Records for processing START

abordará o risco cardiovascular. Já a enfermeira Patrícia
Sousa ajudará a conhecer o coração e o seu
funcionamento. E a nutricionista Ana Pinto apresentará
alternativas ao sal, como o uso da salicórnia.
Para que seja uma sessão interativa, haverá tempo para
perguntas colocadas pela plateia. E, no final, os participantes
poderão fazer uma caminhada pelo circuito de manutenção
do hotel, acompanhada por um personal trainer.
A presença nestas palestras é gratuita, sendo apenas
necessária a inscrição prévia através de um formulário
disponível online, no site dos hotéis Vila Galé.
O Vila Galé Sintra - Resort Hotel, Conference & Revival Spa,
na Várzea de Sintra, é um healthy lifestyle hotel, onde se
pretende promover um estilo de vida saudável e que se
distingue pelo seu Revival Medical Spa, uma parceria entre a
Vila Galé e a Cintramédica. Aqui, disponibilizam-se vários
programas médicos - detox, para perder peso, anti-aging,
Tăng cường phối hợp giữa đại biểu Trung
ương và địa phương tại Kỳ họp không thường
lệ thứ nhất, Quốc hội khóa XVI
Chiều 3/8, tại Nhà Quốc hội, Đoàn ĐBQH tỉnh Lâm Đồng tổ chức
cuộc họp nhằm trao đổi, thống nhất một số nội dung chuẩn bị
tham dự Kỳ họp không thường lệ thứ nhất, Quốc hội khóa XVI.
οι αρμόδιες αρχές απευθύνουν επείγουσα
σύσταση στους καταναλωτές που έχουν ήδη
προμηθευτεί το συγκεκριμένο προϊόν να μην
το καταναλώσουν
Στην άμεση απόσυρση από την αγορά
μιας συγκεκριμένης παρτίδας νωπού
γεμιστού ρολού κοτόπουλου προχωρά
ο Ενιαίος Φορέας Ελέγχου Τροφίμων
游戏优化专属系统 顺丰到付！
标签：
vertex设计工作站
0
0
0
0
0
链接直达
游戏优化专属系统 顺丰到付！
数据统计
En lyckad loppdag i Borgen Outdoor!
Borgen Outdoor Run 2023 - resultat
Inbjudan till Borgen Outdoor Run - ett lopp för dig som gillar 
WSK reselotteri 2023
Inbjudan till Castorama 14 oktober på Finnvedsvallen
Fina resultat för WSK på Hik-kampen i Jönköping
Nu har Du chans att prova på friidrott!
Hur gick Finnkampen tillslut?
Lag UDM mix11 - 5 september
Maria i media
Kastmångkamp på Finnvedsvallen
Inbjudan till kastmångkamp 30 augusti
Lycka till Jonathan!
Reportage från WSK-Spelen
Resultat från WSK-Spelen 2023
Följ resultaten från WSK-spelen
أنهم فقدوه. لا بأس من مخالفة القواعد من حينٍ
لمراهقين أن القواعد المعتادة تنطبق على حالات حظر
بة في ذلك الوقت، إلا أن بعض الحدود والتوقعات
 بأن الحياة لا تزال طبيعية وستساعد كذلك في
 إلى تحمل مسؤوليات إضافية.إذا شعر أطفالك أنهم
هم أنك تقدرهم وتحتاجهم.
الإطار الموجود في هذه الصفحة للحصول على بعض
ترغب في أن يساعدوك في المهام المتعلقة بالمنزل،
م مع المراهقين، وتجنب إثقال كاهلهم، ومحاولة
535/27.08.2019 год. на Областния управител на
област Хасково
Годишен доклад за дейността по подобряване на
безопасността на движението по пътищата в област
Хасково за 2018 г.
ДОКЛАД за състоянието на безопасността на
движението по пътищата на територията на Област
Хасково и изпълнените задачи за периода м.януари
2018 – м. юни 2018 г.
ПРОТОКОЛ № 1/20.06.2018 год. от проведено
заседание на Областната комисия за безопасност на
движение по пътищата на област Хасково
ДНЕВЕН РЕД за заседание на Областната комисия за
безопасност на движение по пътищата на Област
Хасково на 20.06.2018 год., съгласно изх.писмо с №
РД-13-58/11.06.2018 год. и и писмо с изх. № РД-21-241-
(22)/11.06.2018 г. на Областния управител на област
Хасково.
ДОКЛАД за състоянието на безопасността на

Records for processing END

### About this exercise
Please give an exact copy of the entries above, from the line with "do hotel, acompanhada" down to the line with "cuộc họp nhằm", inclusive, and nothing else.

### Solution
do hotel, acompanhada por um personal trainer.
A presença nestas palestras é gratuita, sendo apenas
necessária a inscrição prévia através de um formulário
disponível online, no site dos hotéis Vila Galé.
O Vila Galé Sintra - Resort Hotel, Conference & Revival Spa,
na Várzea de Sintra, é um healthy lifestyle hotel, onde se
pretende promover um estilo de vida saudável e que se
distingue pelo seu Revival Medical Spa, uma parceria entre a
Vila Galé e a Cintramédica. Aqui, disponibilizam-se vários
programas médicos - detox, para perder peso, anti-aging,
Tăng cường phối hợp giữa đại biểu Trung
ương và địa phương tại Kỳ họp không thường
lệ thứ nhất, Quốc hội khóa XVI
Chiều 3/8, tại Nhà Quốc hội, Đoàn ĐBQH tỉnh Lâm Đồng tổ chức
cuộc họp nhằm trao đổi, thống nhất một số nội dung chuẩn bị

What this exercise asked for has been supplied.